Era triste, sí, pero ya se había hecho la idea. En las historias que leía, los personajes siempre perdían seres amados y sufrían mucho. El sufrimiento, se preguntaba, ¿cómo sería? Distante de la mayoría de las emociones humanas, el muchacho podía explicar el sufrimiento como lo contrario al entretenimiento; surgía entonces la búsqueda de una respuesta: ¿sería el dolor lo contrario al placer? Si el dolor era tan terrible como lo representaban en tantos poemas y relatos oscuros, si el perder a su madre habría de suponer un dolor proporcional al placer que le producía leer las historias retorcidas de convalecientes escritores, entonces no valía la pena amar a su madre.

Este pensamiento había llegado a él por primera vez hacía un par de años, y desde esos momentos —y sin mayores dificultades— se había propuesto dejar de amar a su madre para no tener que sucumbir ante el sufrimiento de su inevitable pérdida. La enfermedad degenerativa de su madre habría de matarla en muchos años todavía, y eso lo aliviaba un poco —muchas interrogantes lo acechaban sobre cómo habría de proceder tras aquel evento—, pero se había encontrado con un problema aún mayor: la tos.

—¡Cof, cof!

¡Esa maldita tos, que no lo dejaba leer en paz! ¿Quién podría disfrutar por completo del punto cumbre de un relato si ese atronador sonido cortaba el hilo de sus ideas desde la habitación de al lado? ¡No, no era posible!

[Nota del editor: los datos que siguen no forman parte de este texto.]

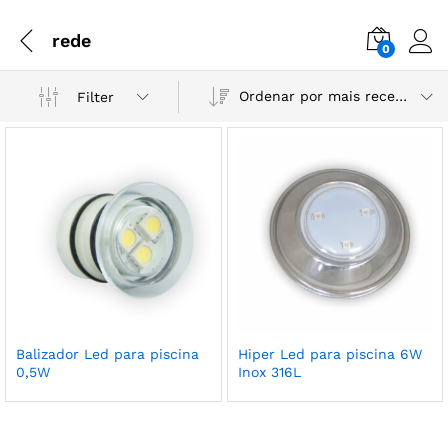
rede
0
Ordenar por mais recente
Filter
Balizador Led para piscina
Hiper Led para piscina 6W
0,5W
Inox 316L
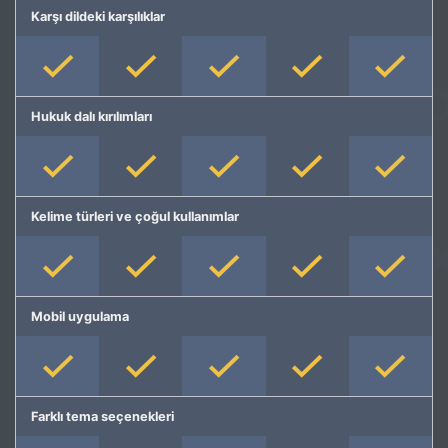
Karşı dildeki karşılıklar
Hukuk dalı kırılımları
Kelime türleri ve çoğul kullanımlar
Mobil uygulama
Farklı tema seçenekleri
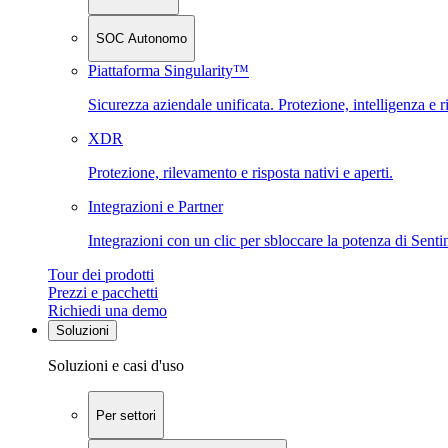
SOC Autonomo
Piattaforma Singularity™
Sicurezza aziendale unificata. Protezione, intelligenza e r
XDR
Protezione, rilevamento e risposta nativi e aperti.
Integrazioni e Partner
Integrazioni con un clic per sbloccare la potenza di Sent
Tour dei prodotti
Prezzi e pacchetti
Richiedi una demo
Soluzioni
Soluzioni e casi d'uso
Per settori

Vivía para leer. Mientras veía cómo sus contemporáneos se hundían en los vicios de la juventud y caían presas de sentimientos banales, él enriquecía su mundo un libro a la vez, y así era feliz; ¿cómo pretendían arrebatarle eso? ¡Maldita enfermedad, malditos médicos...!

¡Maldita madre...!

Casi añoraba el momento de su muerte. Si no se producía pronto, estaba seguro de que se volvería demente y aceleraría el proceso, como los personajes de los relatos. Sí, quizás esa era la solución. No, no; ¿en qué pensaba? Habría sido demasiado problemático. Lo que debía hacer era simplemente esperar, ser paciente y...

—¡Cof, cof! ¡Cof, cof!

¡Ni sus pensamientos eran claros ante tales sonidos! ¡Qué rabia, qué ira incontrolable la que su oprimido corazón sentía! Si tan solo se callase, si tan solo...

—¡Cof, cof! ¡Cof, cof! ¡Cof, cof!

Cada bullicio, mayor al anterior. Las delgadas paredes de su habitáculo no aminoraban en absoluto el estruendo. Sentía el martilleo sobre su cráneo, sus sienes palpitaban; ya no podía más, ya no podía; deseó quedar sordo, deseó perder aquel oído sensible o siquiera ser capaz de...

—¡Cof, cof! ¡Cof, cof! ¡Cof, cof! ¡Cof, cof!

Decidido, se incorporó de la cama y caminó a paso firme hasta la puerta de su habitación. Su mano se posó en la perilla, mientras su mente empezaba a planear con frialdad qué debía hacer una vez fuera. Temía que más tosidos de su madre corrompiesen su plan tranquilo y reflexivo y lo tornasen en un asesino sin premeditación. Esperó durante algunos segundos. Sin embargo, ya no oyó más quejidos, y su furia inicial se apagó con lentitud. El muchacho se concentró una vez más solo en su lectura. Continuó esta actividad presuroso, temeroso de que los diablos de la garganta de su madre volviesen, pero no, ya no hubo más sonidos aquella noche, y el agrado de culminar el grueso libro de cuentos le produjo una satisfacción mayúscula.

A la mañana siguiente, tomó otro libro de la estantería para leer. Ignoró por completo el olor rancio que se filtraba desde la habitación contigua.